To say something "I am the Hans" in some languages would imply Hans is known, but not in person. One would say "I am the Hans from accounting, we've not met before but you'read my reports." Is this implication necessary in German, too?
That would be how you would use it formal language, yes, as in English.
But in informal language, especially in certain regions, the article is used with people's names even without such an implication.
I should probably not have mentioned it, but having said it, it's probably best to prepare to recognise that usage from native speakers ("Ich bin der Hans. Kennst du die Hannah? Weißt du, ob der Paul mitkommt? Ich muss das noch der Steffi sagen.") but not use it yourself until you're fluent enough to pick it up naturally and recognise when it's appropriate to use it. It is pretty informal, at least in my experience.
When introducing yourself in German with (for example) an American name, is it best to pronounce it the way you would in American English or the way a native German likely would?
It would be best to pronounce it the way you pronounce it. Although, some people, such as me, get obsessed with the language they are learning. My name is really spelled 'Nolah Leick' but I have gotten so obsessed with German I now spell it 'Nölah Leich'. It is really a matter of whatever you feel comfortable with.
I think it would be an awesome desktop feature if we could just toggle the options via the keyboard by typing the first letter of the next word or by using the arrow keys. It would be so much faster!

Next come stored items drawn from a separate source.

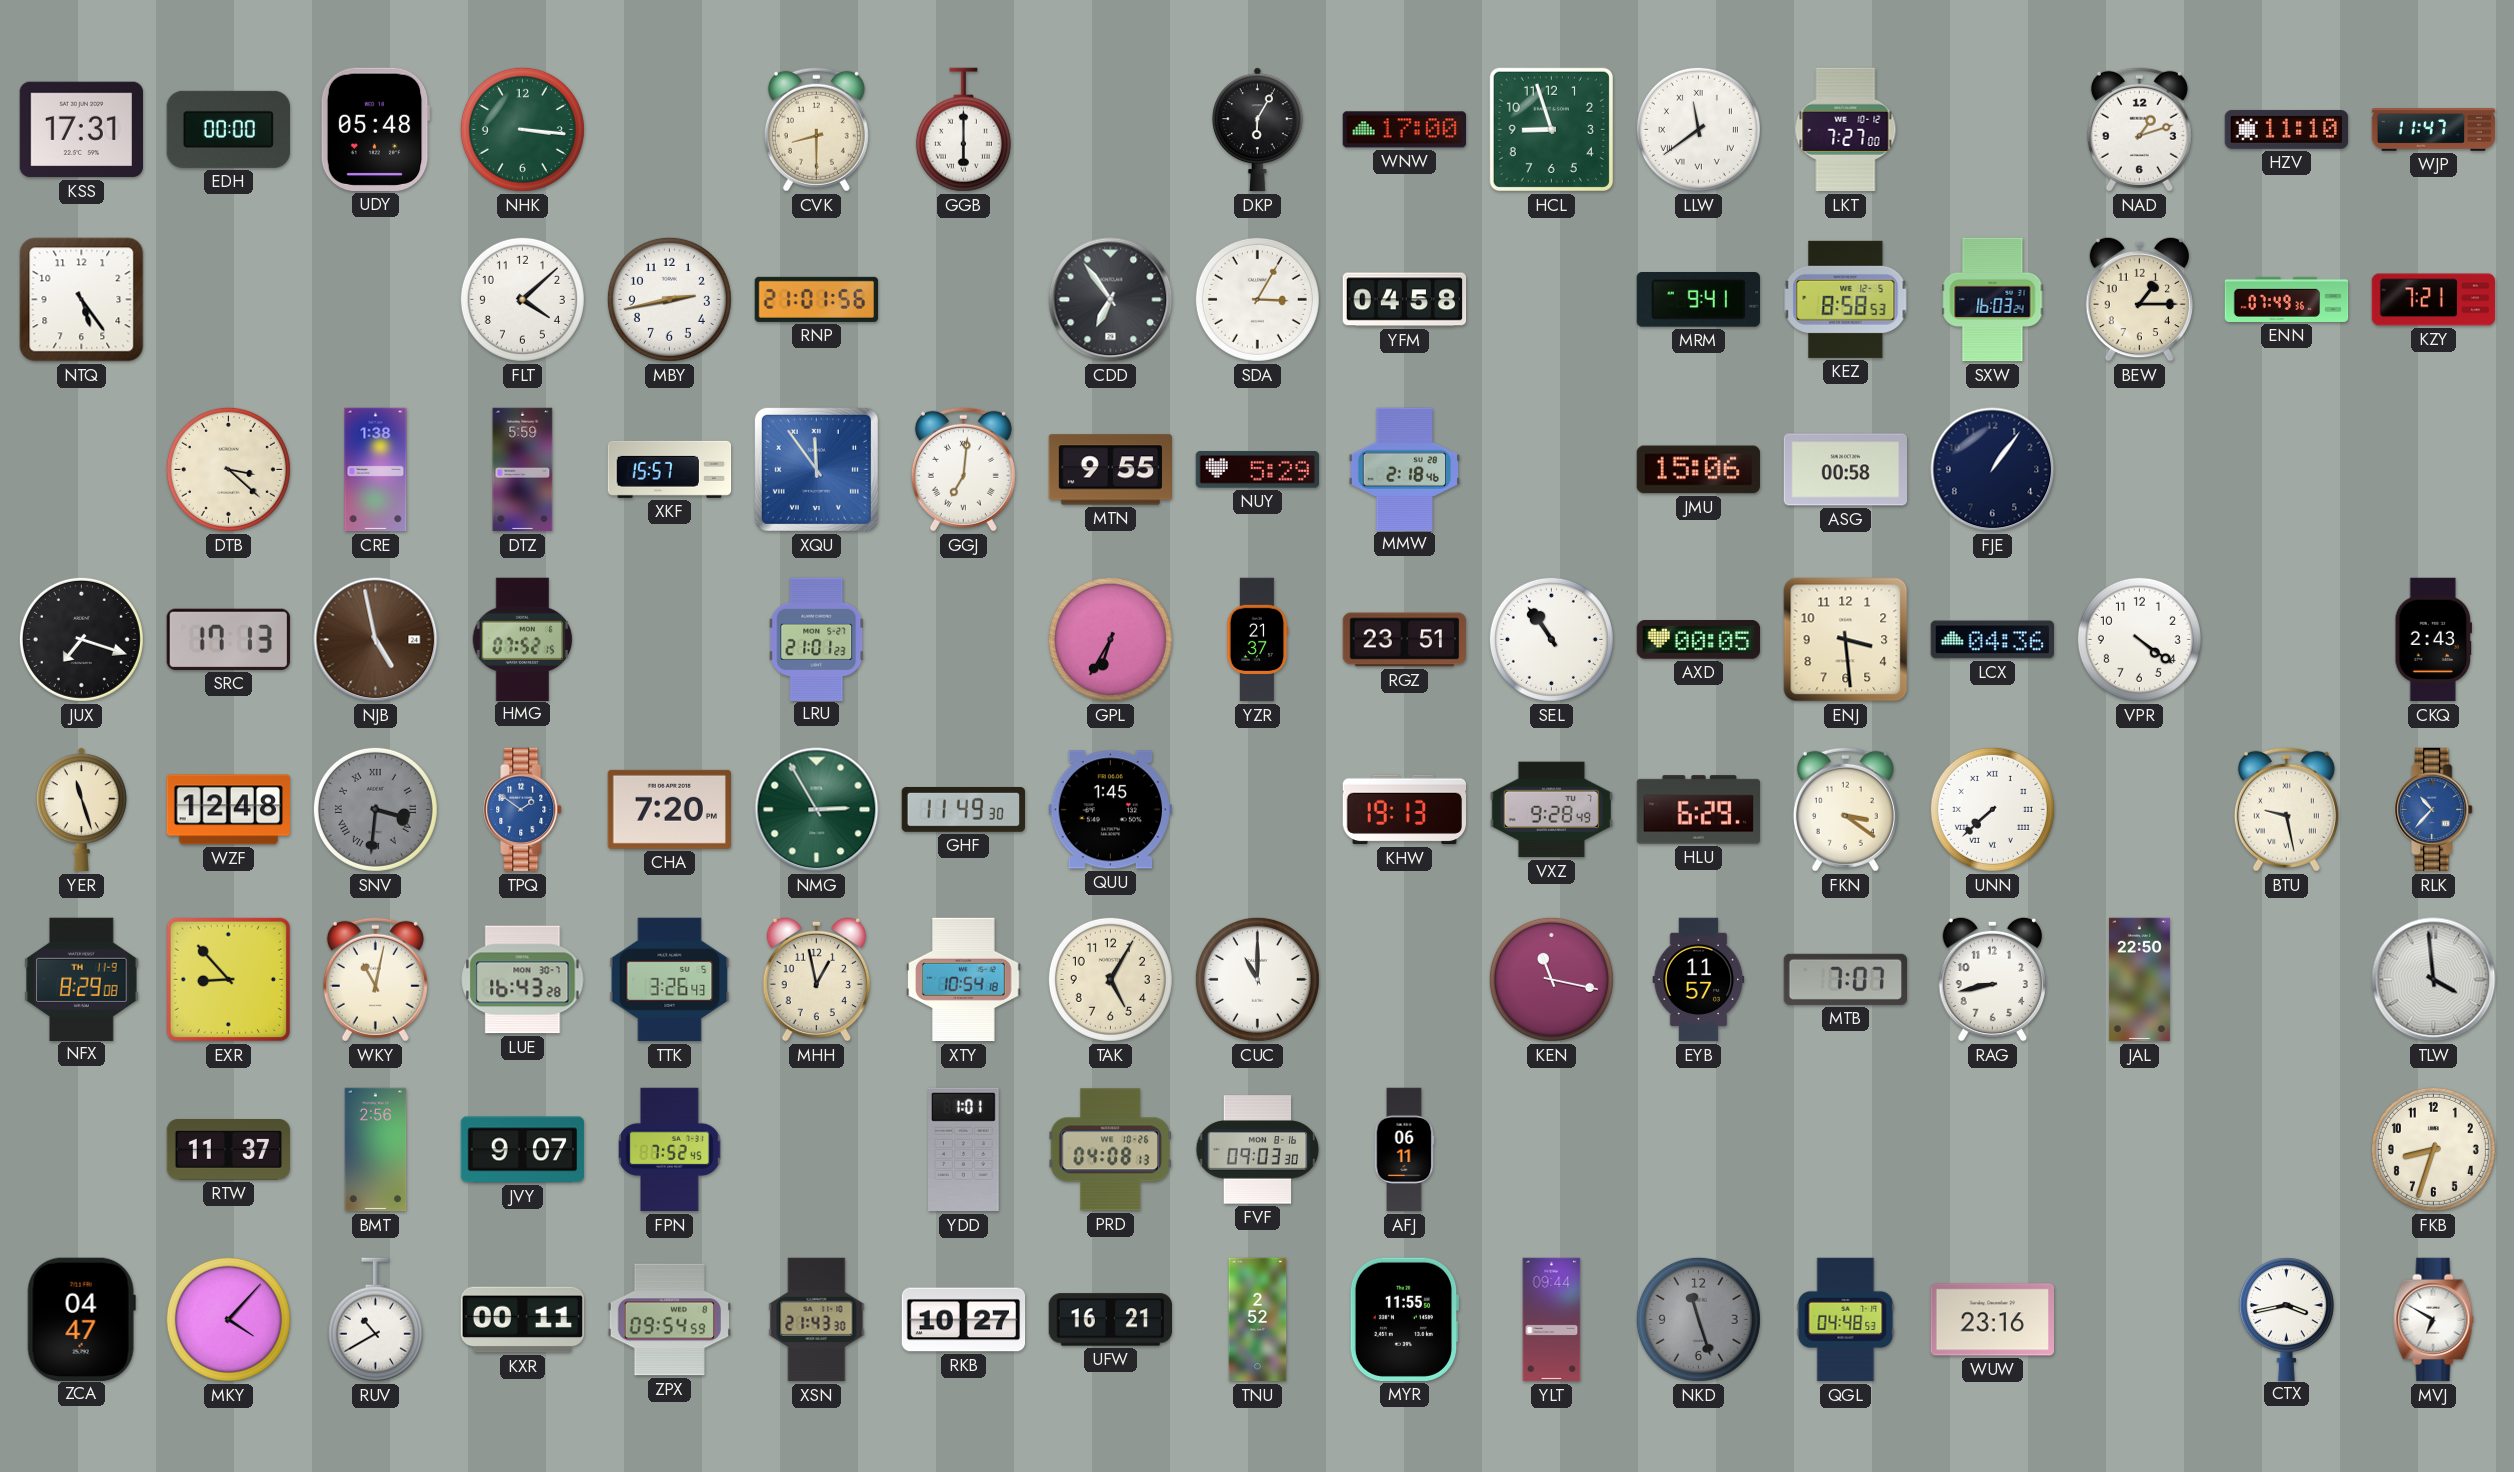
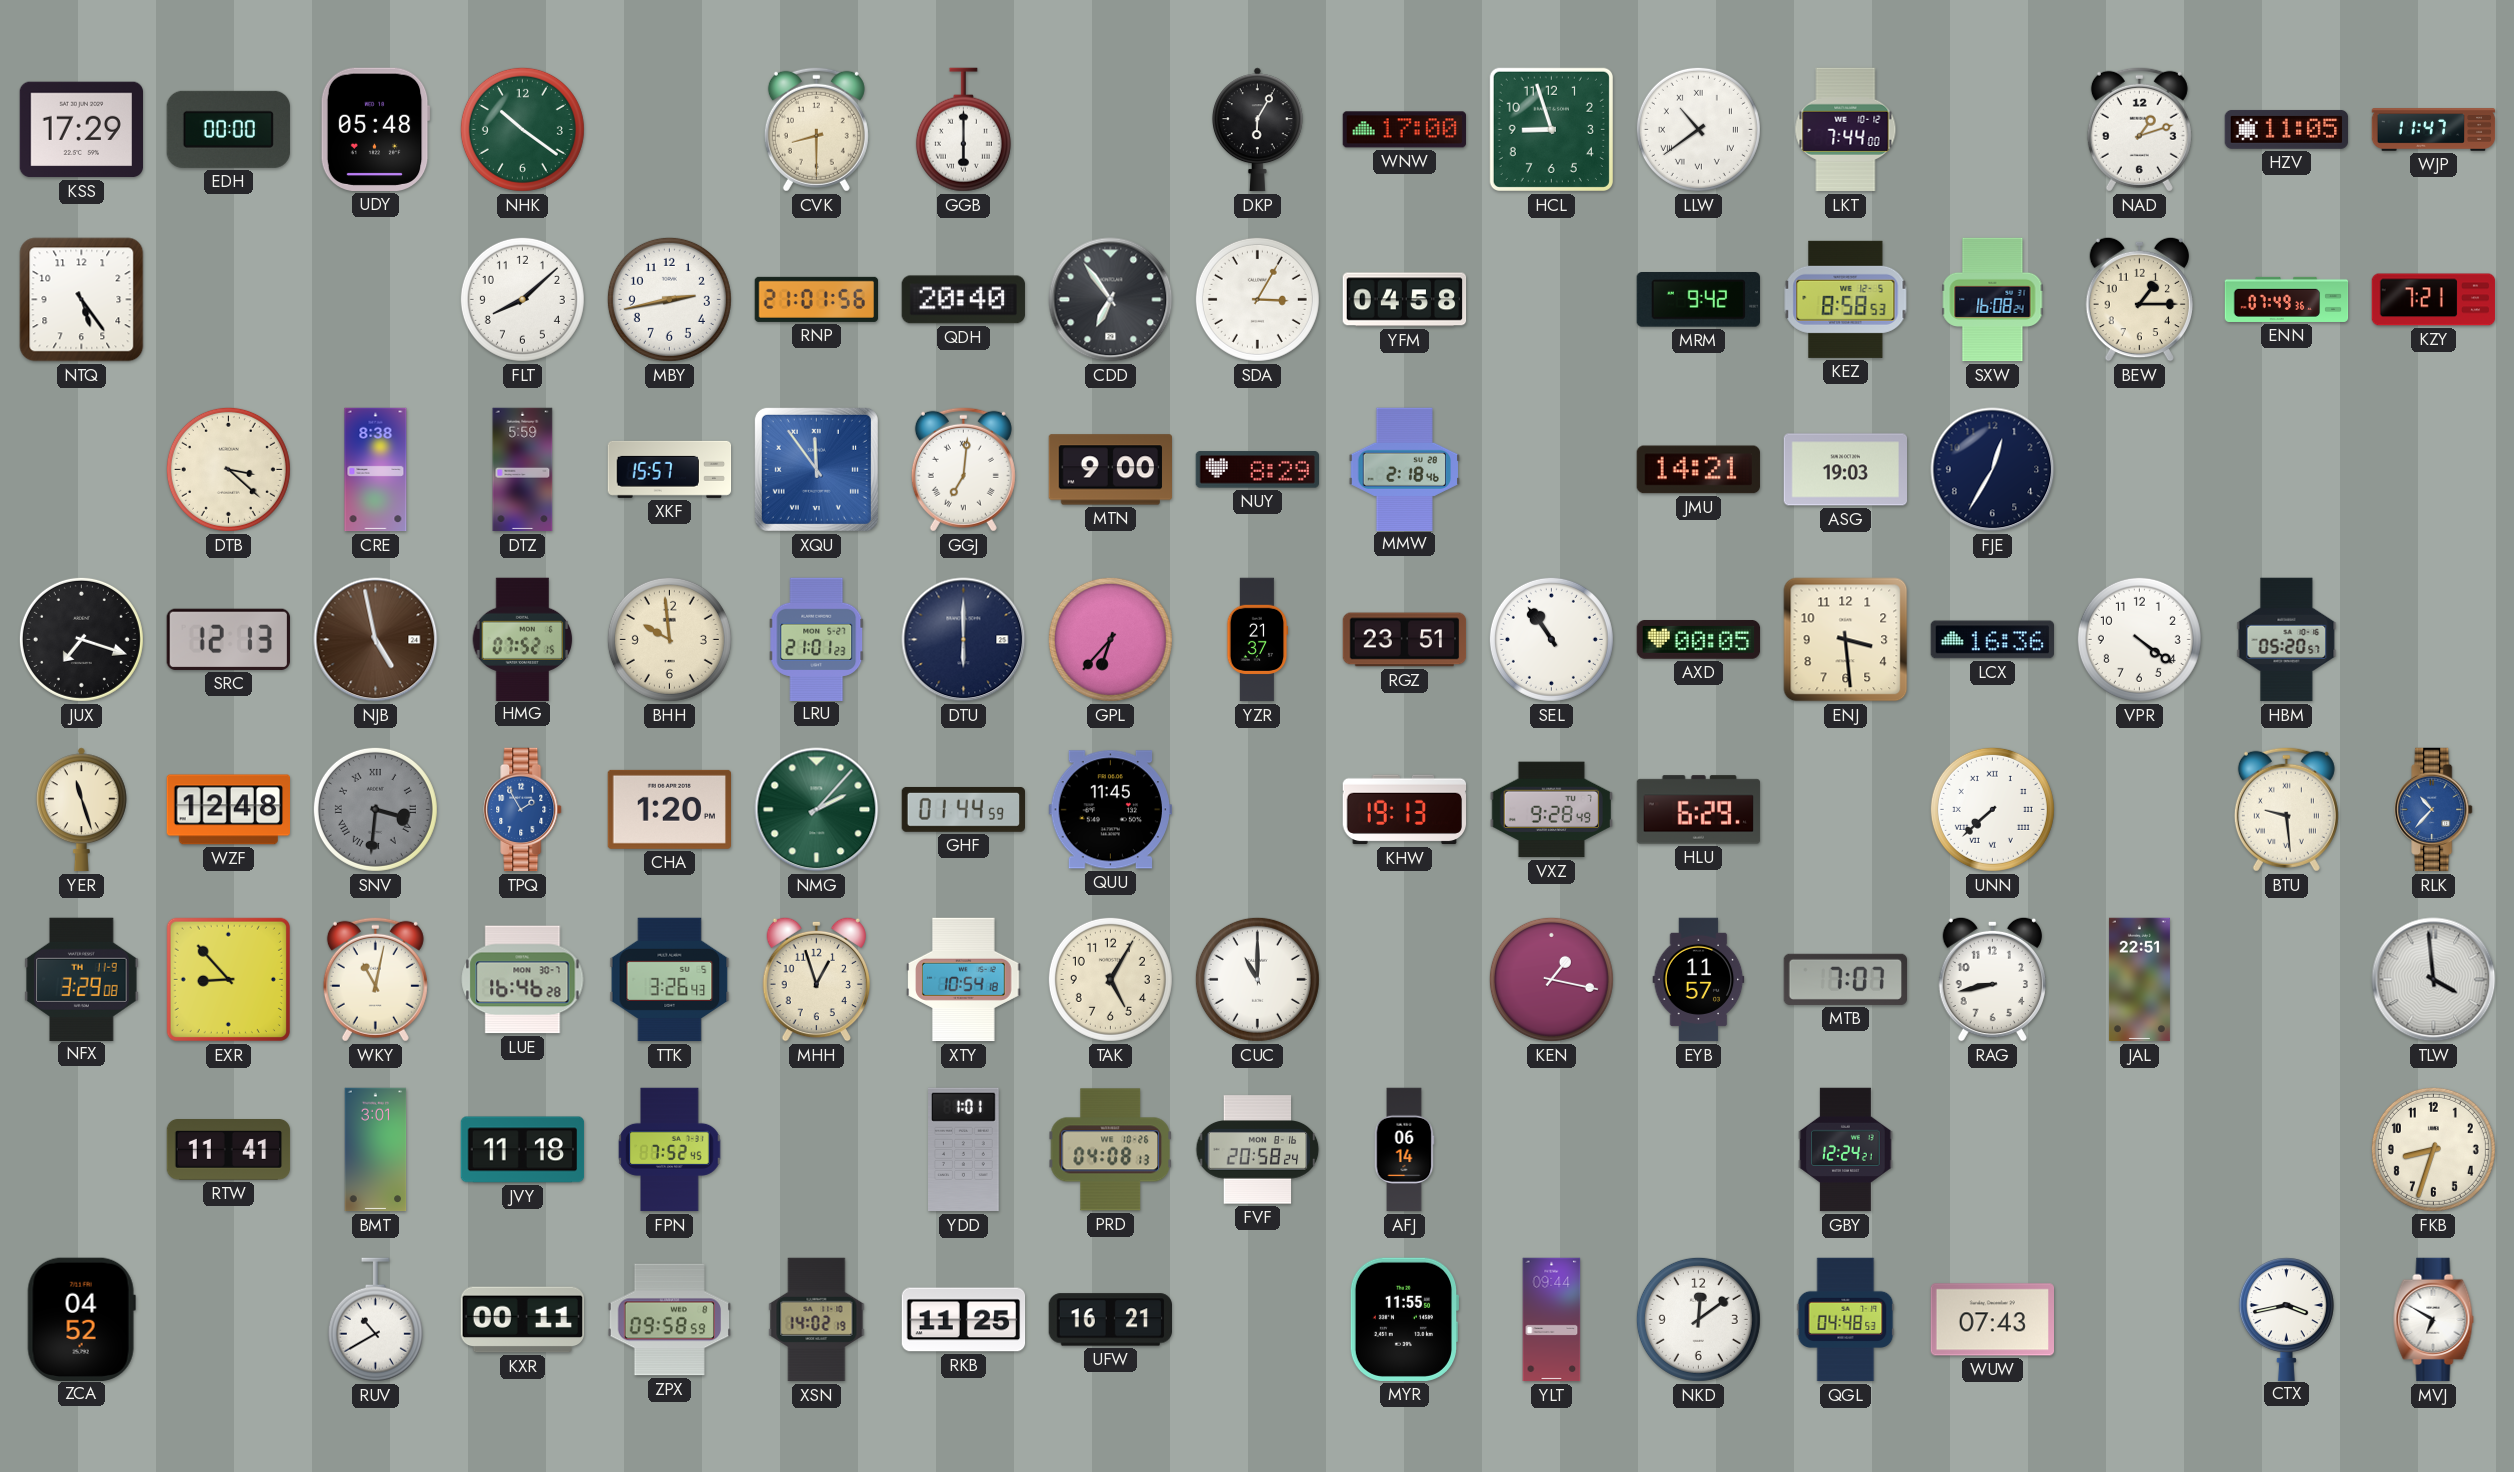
KSS: 17:31 -> 17:29
NHK: 3:16 -> 10:21
LLW: 11:39 -> 10:39
LKT: 7:27 -> 7:44
HZV: 11:10 -> 11:05
FLT: 4:08 -> 8:08
QDH: none -> 20:40
MRM: 9:41 -> 9:42
SXW: 16:03 -> 16:08
CRE: 1:38 -> 8:38
MTN: 9:55 -> 9:00
NUY: 5:29 -> 8:29
JMU: 15:06 -> 14:21
ASG: 00:58 -> 19:03
FJE: 1:06 -> 12:35
SRC: 17:13 -> 12:13
BHH: none -> 9:59
DTU: none -> 6:00
GPL: 6:35 -> 6:37
LCX: 04:36 -> 16:36
HBM: none -> 05:20
CKQ: 2:43 -> none
TPQ: 1:51 -> 1:55
CHA: 7:20 -> 1:20
NMG: 2:55 -> 2:07
GHF: 11:49 -> 01:44
QUU: 1:45 -> 11:45
FKN: 3:21 -> none
BTU: 9:28 -> 9:29
NFX: 8:29 -> 3:29
LUE: 16:43 -> 16:46
MHH: 12:58 -> 12:57
KEN: 11:17 -> 1:17
JAL: 22:50 -> 22:51
RTW: 11:37 -> 11:41
BMT: 2:56 -> 3:01
JVY: 9:07 -> 11:18
FVF: 09:03 -> 20:58
AFJ: 06:11 -> 06:14
GBY: none -> 12:24
ZCA: 04:47 -> 04:52
MKY: 4:07 -> none
ZPX: 09:54 -> 09:58
XSN: 21:43 -> 14:02
RKB: 10:27 -> 11:25
TNU: 2:52 -> none
NKD: 11:27 -> 12:09
NKD dial: grey -> white
WUW: 23:16 -> 07:43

Is it ok to change the ch in Ich to a sh sound when in a sentence?
No. Kirche "church" and Kirsche "cherry" are two completely different words, for example.
Some people in Germany do speak like that (turning the Ich-Laut into a "sh" sound), but it's a regional accent and is not standard pronunciation.
The translation means "I am Hans", but in the notes, where there is "no continuous aspect"-- does that rule apply only to verbs?
Ex: In German, there's no continuous aspect, i.e. there are no separate forms for "I drink," and "I am drinking,." There is only one form: "Ich trinke." ("Ich bin trinke" and "Ich bin trinken" don't exist)
When is the irregular verb "Sein" (to be) supposed to be used, then?
sein is used, among other things,
- to say that one thing is the same thing as something else (Ich bin Hans = I am Hans)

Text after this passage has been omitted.